Candi Budha yang terletak sekitar 10 Km dari pusat Yogyakarta di Desa Bendan, Kelurahan Tirtamartani, Kecamatan Kalasan, Kabupaten Sleman, Yogyakarta, diperkirakan dibangun pada abad ke 8 M ini ditemukan pada awal abad ke 20 dalam keadaan yang sangat rusak. Menurut perkiraan, candi ini dibangun pada masa pemerintahan Rakai Panangkaran bersamaan dengan pembangunan Candi Kalasan karena memang banyak memiliki kemiripan, baik dari segi arsitektur maupun reliefnya. Disamping itu, keterkaitan kedua candi tersebut juga diterangkan dalam Prasasti Kalasan yang diperkirakan dibuat pada tahun 700 Saka atau tahun 778 Masehi, dimana diterangkan bahwa para penasehat keagamaan Wangsa Syailendra menyarankan agar Maharaja Tejapurnama untuk mendirikan bangunan suci tempat memuja Dewi Tara dan sebuah biara untuk pada pendeta Budha.
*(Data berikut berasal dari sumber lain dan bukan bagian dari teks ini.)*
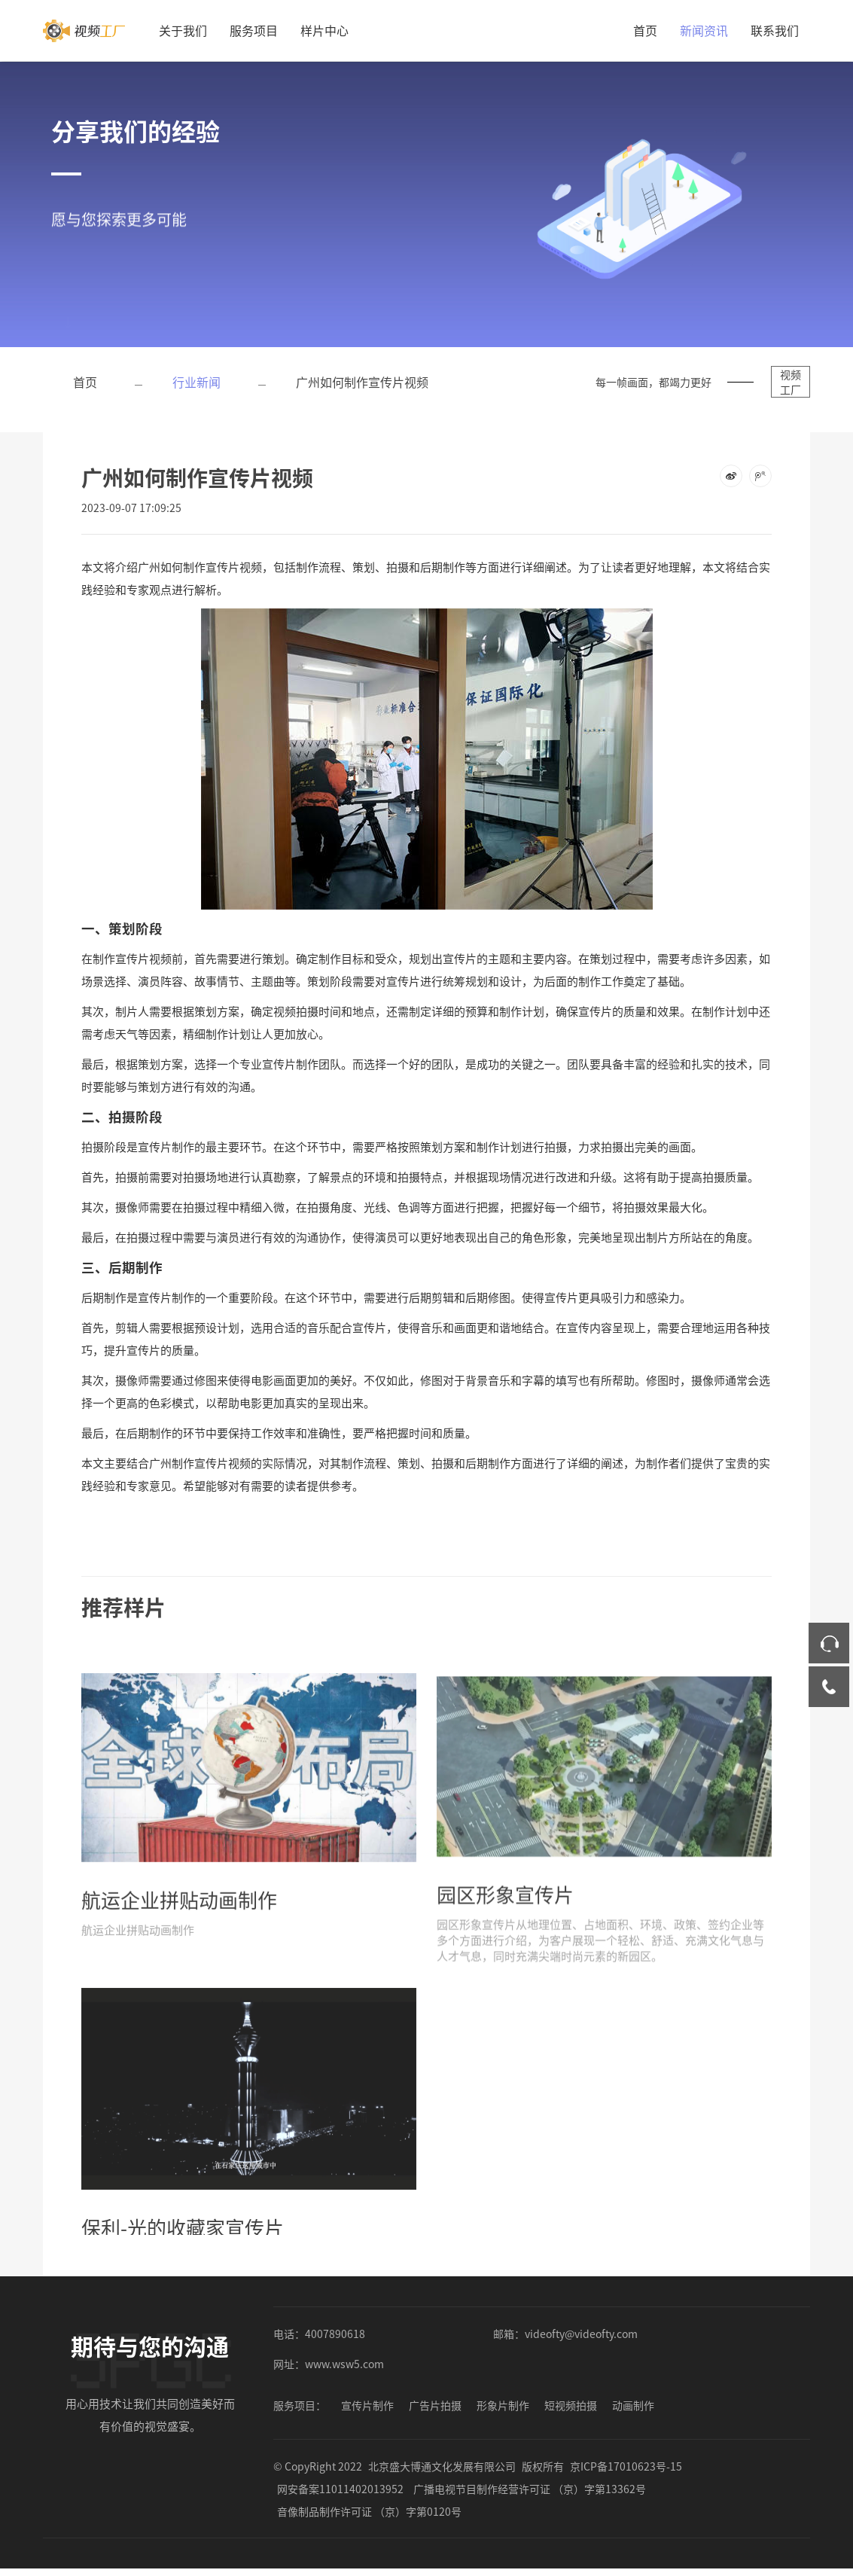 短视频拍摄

Selanjutnya, untuk pemujaan Dewi Tara dibangunlah Candi Kalasan, sedangkan untuk asrama pendeta Budha dibangunlah Candi Sari.
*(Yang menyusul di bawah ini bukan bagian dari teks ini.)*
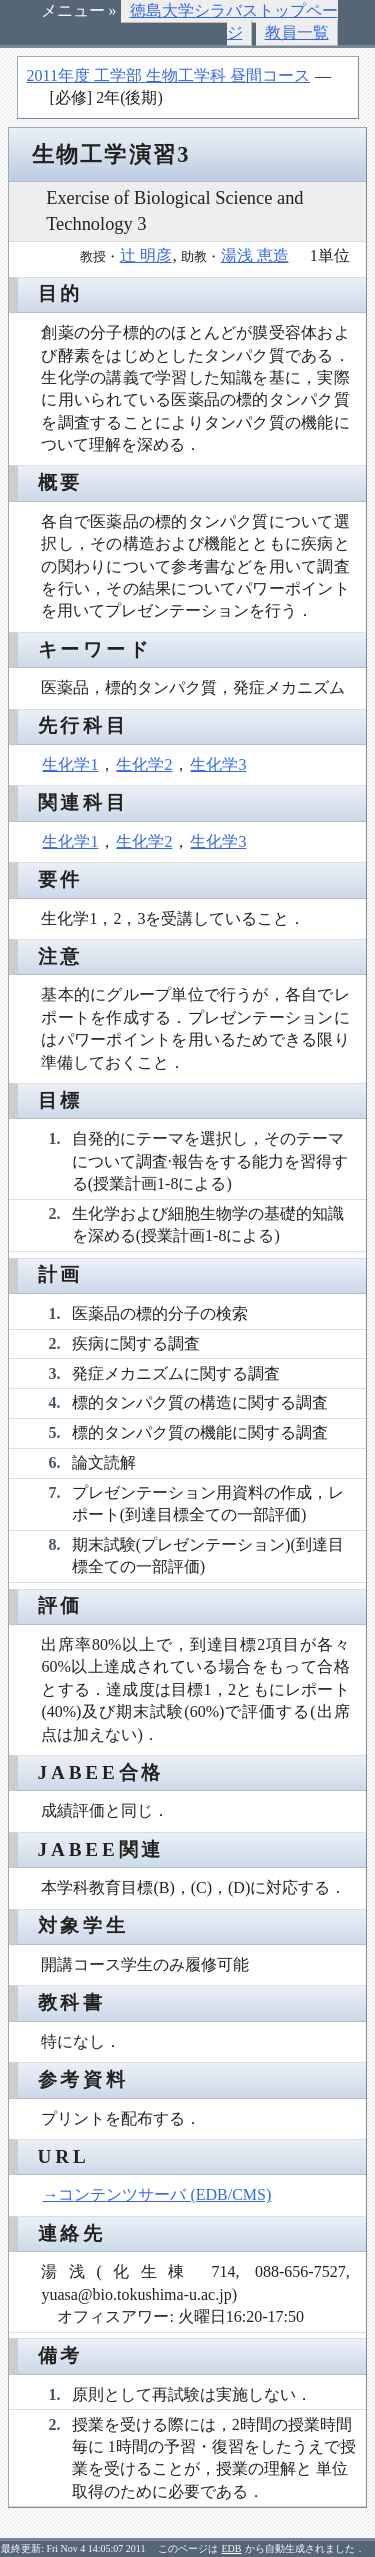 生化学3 (218, 764)
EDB (232, 2548)
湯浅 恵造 (255, 255)
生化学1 (70, 764)
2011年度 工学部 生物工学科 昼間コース (168, 75)
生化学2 (144, 764)
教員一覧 (297, 32)
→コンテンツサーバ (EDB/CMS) (156, 2194)
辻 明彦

Pemugaran pertama dilaksanakan antara tahun 1929 sampai 1930, namun menurut Kempers pemugaran tersebut kurang memuaskan karena belum berhasil mengembalikan keutuhan bangunan aslinya. Hal ini disebabkan oleh banyaknya bagian candi yang hilang dan terdapat bagian-bagian bangunan yang sudah rusak termakan usia, terutama yang bukan terbuat dari batu. Disamping itu, Candi Sari yang sekarang hanya sebagian saja dari kumpulan candi yang telah hilang karena diperkirakan dahulu terdapat pagar batu yang mengelilingi candi dan di pintu masuknya dijaga oleh sepasang Arca Dwarapala yang memegang gada dan ular, seperti yang terdapat di depan Wihara Plaosan.
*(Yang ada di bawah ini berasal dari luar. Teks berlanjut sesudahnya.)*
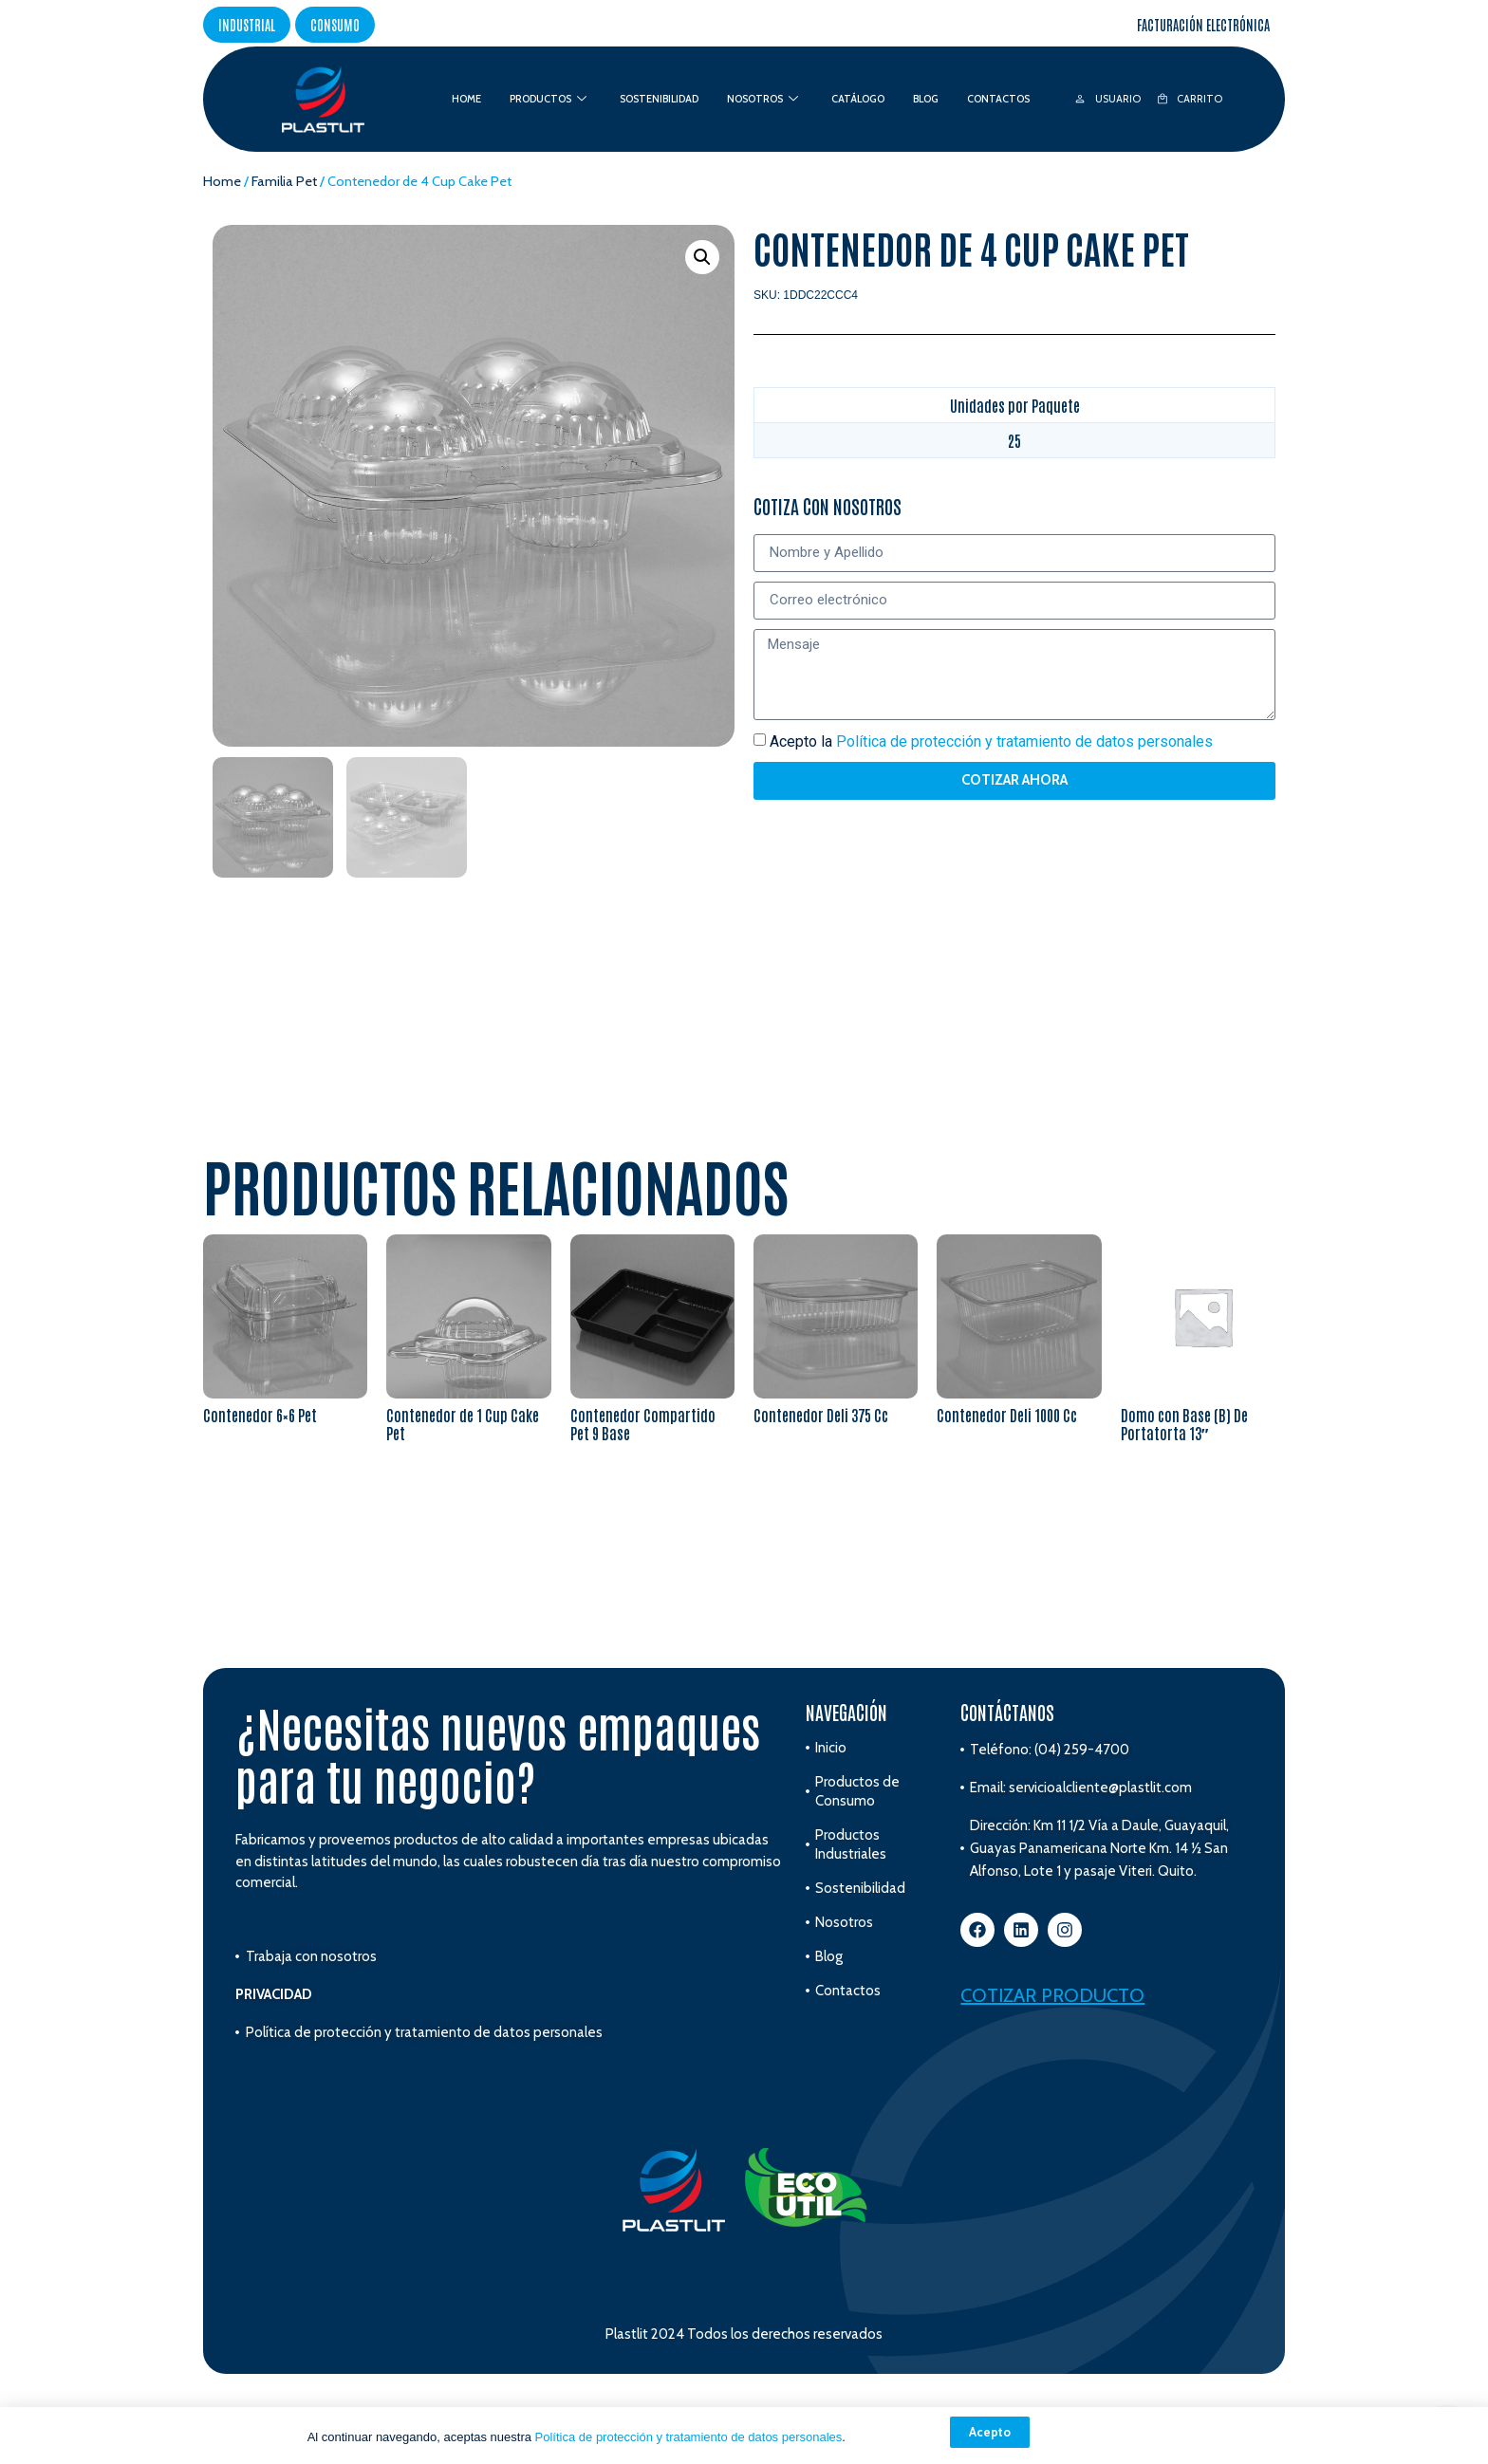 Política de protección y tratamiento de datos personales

Candi Sari berbentuk persegi panjang, dengan ukuran 17,30 x 10 m, dengan tinggi keseluruhan candi dari permukaan tanah sampai puncak stupa adalah 17 - 18 meter. Gerbang candi dengan lebar kira-kira sepertiga lebar dinding depan dan tinggi dari tinggi dinding candi, sudah tak ada lagi. Yang tersisa hanya bekas tempat bertemunya dinding pintu gerbang dengan dinding depan. Menurut Kempers, candi ini aslinya merupakan bangunan bertingkat dua bahkan tiga. Dahulu lantai atas digunakan untuk menyimpan barang-barang untuk kepentingan keagamaan dan lantai bawah dipergunakan untuk kegiatan keagamaan, seperti belajar-mengajar, berdiskusi, dan sebagainya. Dari luar telah terlihat bahwa tubuh candi terbagi menjadi dua tingkat, yaitu dengan adanya dinding yang menonjol melintang seperti "sabuk" mengelilingi bagian tengah tubuh candi. Pembagian tersebut diperjelas dengan adanya tiang-tiang rata di sepanjang dinding tingkat bawah dan relung-relung kosong di sepanjang dinding tingkat atas. Relung-relung tersebut tadinya diperkirakan dihiasi dengan arca-arca Budha.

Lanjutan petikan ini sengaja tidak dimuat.